*** Block opens ***

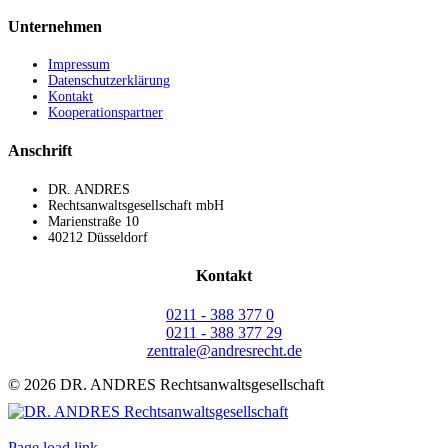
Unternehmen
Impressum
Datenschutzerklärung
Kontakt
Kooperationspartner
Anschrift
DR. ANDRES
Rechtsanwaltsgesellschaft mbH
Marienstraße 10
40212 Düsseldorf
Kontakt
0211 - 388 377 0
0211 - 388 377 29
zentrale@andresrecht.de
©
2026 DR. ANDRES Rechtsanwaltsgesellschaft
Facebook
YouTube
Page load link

*** Block closes ***
*** Block opens ***

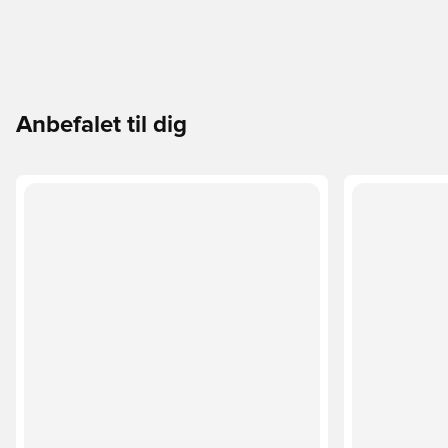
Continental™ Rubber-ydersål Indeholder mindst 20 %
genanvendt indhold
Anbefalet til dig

*** Block closes ***

Goal of the exercise: Wherever the word "Rechtsanwaltsgesellschaft" appears in a line of the data, copy that line.

Solution for this exercise:
Rechtsanwaltsgesellschaft mbH
2026 DR. ANDRES Rechtsanwaltsgesellschaft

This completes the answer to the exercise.